■ **Exercise directions**
Begin at the line containing "ระยะยาวครับ（長く成長できる職" in the data below and go on through the line containing "採用面接では、語学力の高さよりも前向きさと誠実さが", repeating each line exactly; include both ends and no other line.

(Dataset entries)
"""
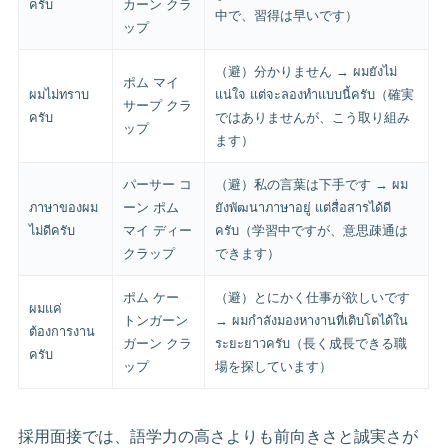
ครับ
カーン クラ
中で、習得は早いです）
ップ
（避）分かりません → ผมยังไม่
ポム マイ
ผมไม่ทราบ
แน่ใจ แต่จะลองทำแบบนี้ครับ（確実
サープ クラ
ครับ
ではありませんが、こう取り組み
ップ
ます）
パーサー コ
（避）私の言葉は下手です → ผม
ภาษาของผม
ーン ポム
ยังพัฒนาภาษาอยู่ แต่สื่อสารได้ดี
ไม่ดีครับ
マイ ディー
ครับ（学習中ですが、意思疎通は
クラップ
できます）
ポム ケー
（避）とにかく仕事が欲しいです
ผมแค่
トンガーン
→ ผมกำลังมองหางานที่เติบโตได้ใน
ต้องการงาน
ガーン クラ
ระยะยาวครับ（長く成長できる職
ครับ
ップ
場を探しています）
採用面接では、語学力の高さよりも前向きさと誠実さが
"""
"""
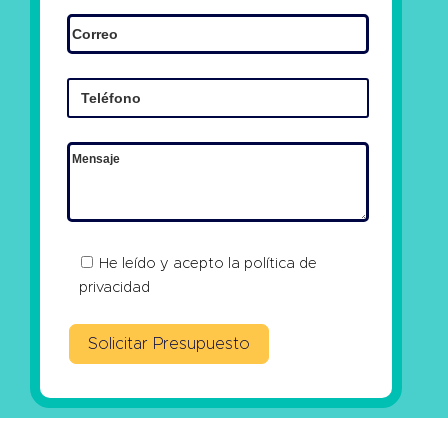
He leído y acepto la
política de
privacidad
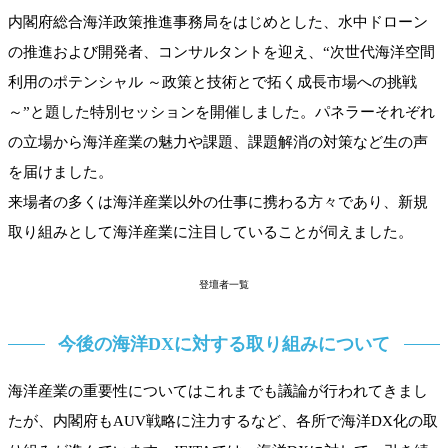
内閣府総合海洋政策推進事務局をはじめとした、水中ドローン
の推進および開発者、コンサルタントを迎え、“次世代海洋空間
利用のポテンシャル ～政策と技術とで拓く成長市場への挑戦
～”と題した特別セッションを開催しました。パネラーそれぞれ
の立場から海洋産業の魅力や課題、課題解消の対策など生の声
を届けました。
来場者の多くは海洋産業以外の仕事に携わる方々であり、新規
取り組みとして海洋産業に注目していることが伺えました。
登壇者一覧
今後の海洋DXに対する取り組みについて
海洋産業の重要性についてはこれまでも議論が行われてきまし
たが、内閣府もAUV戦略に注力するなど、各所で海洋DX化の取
"""
■ **The completed task**
ระยะยาวครับ（長く成長できる職
ครับ
ップ
場を探しています）
採用面接では、語学力の高さよりも前向きさと誠実さが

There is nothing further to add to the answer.